Madame [I] [W] a été transportée à l’hôpital de [Etablissement 1] à [Localité 4] par les marins-pompiers.
Selon certificat médical établi le jour de l’accident, Madame [I] [W] a présenté des dermabrasions multiples et l’impression de la mâchoire du chien sur le crâne (2 plaies, une occipito pariétale droite de 2 cm et une en forme de V, occipito pariétale gauche de 3 cm).
Le 16 octobre 2024, le Docteur [N] [S] constatait également « une céphalée séquellaire, une contracture de l’axe cervical, une anxiété résiduelle et des troubles du sommeil ».
La victime a porté plainte à l’encontre de Madame [F] [B] à qui le chien mordeur appartiendrait.
Suivant actes de commissaire de justice en date du 23 octobre 2025, Madame [I] [W] a assigné la SA CNP ASSURANCES et Madame [F] [B] en référé aux fins de voir ordonner une expertise médicale et d’obtenir le paiement d’une provision de 5.000 € et d’une indemnité de 1.500 € au titre des frais irrépétibles, outre les dépens.
A l’audience du 05 janvier 2025, Madame [I] [W], par l’intermédiaire de son avocat, a maintenu ses demandes, faisant valoir ses moyens tels qu’exprimés dans son assignation à laquelle il convient de se reporter.
En défense, la société CNP ASSURANCES IARD, par l’intermédiaire de son avocat, faisant valoir ses moyens tels qu’exprimés dans ses conclusions auxquelles il convient de se reporter, demande au juge de prononcer sa mise hors de cause et subsidiairement :
lui donner acte de ce qu’elle ne s’oppose pas à la désignation d’un expert, juger que la demanderesse ne justifie d’aucune obligation non sérieusement contestable,Rejeter toutes ses demandes.
Madame [F] [B], assignée selon la procédure de l’article 659 du code de procédure civile, n’a pas comparu et n’était pas représentée.
MOTIFS
Sur la demande de mise hors de cause
Il y a lieu d’ordonner la mise hors de cause de la société CNP ASSURANCES qui a rompu le contrat d’assurance de Madame [F] [B] le 09 décembre 2023, soit plusieurs mois avant l’accident.
Sur l’expertise
L’article 145 du code de procédure civile dispose ue s« S’il existe un motif légitime de conserver ou d’établir avant tout procès la preuve de faits dont pourrait dépendre la solution d’un litige, les mesures d’instruction légalement admissibles peuvent être ordonnées à la demande de tout intéressé, sur requête ou en référé. »
L’absence d’instance au fond, qui constitue une condition de recevabilité de la demande formée en application de l’article 145 du code de procédure civile, doit s’apprécier à la date de la saisine du juge.
L’existence de contestations, même sérieuses, ne constitue pas un obstacle à la mise en œuvre des dispositions de l’article précité.

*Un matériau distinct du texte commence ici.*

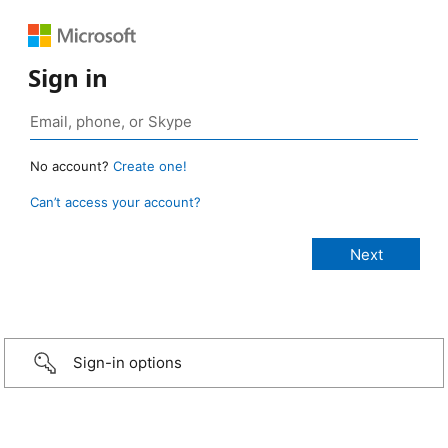
Sign in
No account?
Create one!
Can’t access your account?
Sign-in options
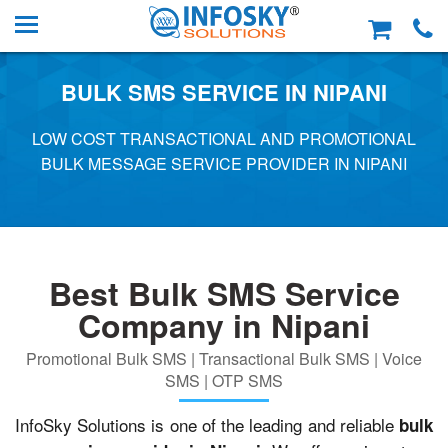
BULK SMS SERVICE IN NIPANI
LOW COST TRANSACTIONAL AND PROMOTIONAL
BULK MESSAGE SERVICE PROVIDER IN NIPANI
Best Bulk SMS Service
Company in Nipani
Promotional Bulk SMS | Transactional Bulk SMS | Voice
SMS | OTP SMS
InfoSky Solutions is one of the leading and reliable
bulk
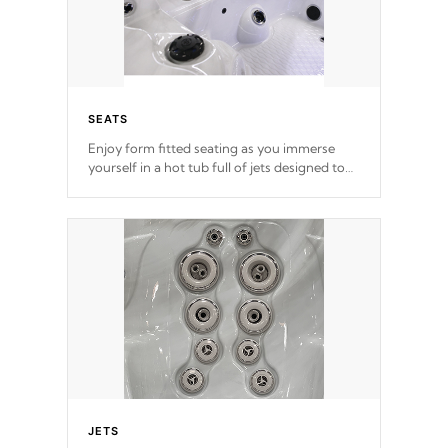
SEATS
Enjoy form fitted seating as you immerse
yourself in a hot tub full of jets designed to
provide a superior hydrotherapy massage.
*Seats vary by model
JETS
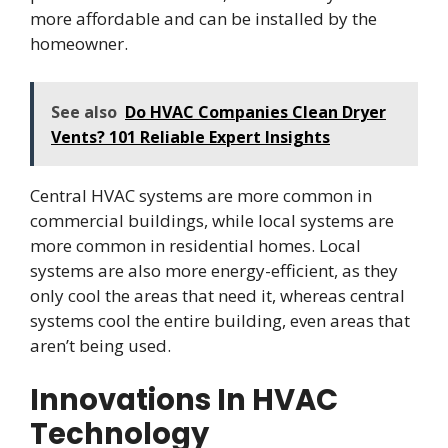
more affordable and can be installed by the
homeowner.
See also
Do HVAC Companies Clean Dryer
Vents? 101 Reliable Expert Insights
Central HVAC systems are more common in
commercial buildings, while local systems are
more common in residential homes. Local
systems are also more energy-efficient, as they
only cool the areas that need it, whereas central
systems cool the entire building, even areas that
aren’t being used.
Innovations In HVAC
Technology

Il appartient uniquement au juge des référés de caractériser le motif légitime d’ordonner une mesure d’instruction, sans qu’il soit nécessaire de procéder préalablement à l’examen de la recevabilité d’une éventuelle action, non plus que de ses chances de succès sur le fond.
Il suffit de constater qu’un tel procès est possible, qu’il a un objet et un fondement suffisamment déterminés, que sa solution peut dépendre de la mesure d’instruction sollicitée et que celle-ci ne porte aucune atteinte illégitime aux droits et libertés fondamentaux d’autrui.

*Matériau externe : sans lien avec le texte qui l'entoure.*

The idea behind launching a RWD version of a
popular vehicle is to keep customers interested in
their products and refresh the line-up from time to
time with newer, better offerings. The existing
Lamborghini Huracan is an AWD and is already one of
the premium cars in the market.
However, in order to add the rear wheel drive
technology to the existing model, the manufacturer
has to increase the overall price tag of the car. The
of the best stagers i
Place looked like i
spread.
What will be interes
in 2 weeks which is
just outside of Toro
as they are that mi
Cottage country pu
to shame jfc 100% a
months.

En l’espèce, Madame [I] [W] produit aux débats des pièces médicales et une photographie attestant de blessures causées par des morsures d’un chien.

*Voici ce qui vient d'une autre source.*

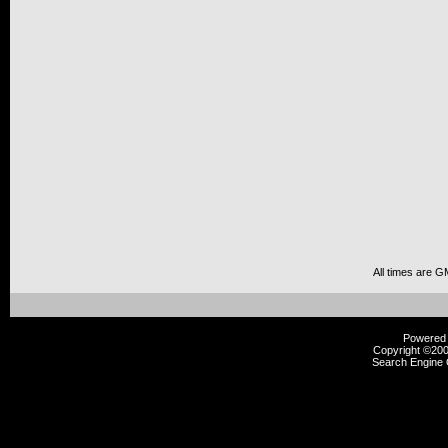
All times are G
Powered b
Copyright ©2000
Search Engine 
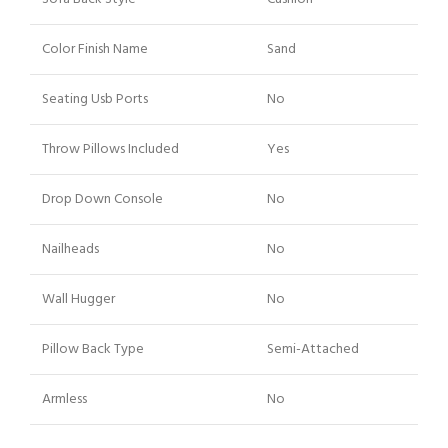
Color Finish Name
Sand
Seating Usb Ports
No
Throw Pillows Included
Yes
Drop Down Console
No
Nailheads
No
Wall Hugger
No
Pillow Back Type
Semi-Attached
Armless
No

Il convient ainsi de faire droit à la demande d’expertise qui reposer sur un motif légitime.
Sur les demandes provisionnelles
Aux termes de l’article 835 du code de procédure civile, le président du tribunal judiciaire ou le juge des contentieux de la protection dans les limites de sa compétence peuvent toujours, même en présence d’une contestation sérieuse, prescrire en référé les mesures conservatoires ou de remise en état qui s’imposent, soit pour prévenir un dommage imminent, soit pour faire cesser un trouble manifestement illicite.
Dans les cas où l’existence de l’obligation n’est pas sérieusement contestable, ils peuvent accorder une provision au créancier, ou ordonner l’exécution de l’obligation même s’il s’agit d’une obligation de faire.
Les pièces justificatives produites (documents médicaux, attestation, photographie, échange de messages) établissent suffisamment que le chien non muselé de Madame [F] [B] et ayant échappé à sa garde, a mordu et blessé Madame [I] le 14 octobre 2024.
La responsabilité de Madame [F] [B] au titre des animaux dont on a la garde, prévue par l’article 1243 du code civil, n’étant pas sérieusement contestable, elle sera condamnée à payer à la demanderesse une provision arbitrée à 1 000 € à valoir sur la réparation de son préjudice.
Sur les demandes accessoires
Sur les dépens
Aux termes de l’article 696 du code de procédure civile, la partie perdante est condamnée aux dépens, à moins que le juge, par décision motivée, n’en mette la totalité ou une fraction à la charge d’une autre partie.
En l’espèce, Madame [F] [B] conservera la charge des dépens.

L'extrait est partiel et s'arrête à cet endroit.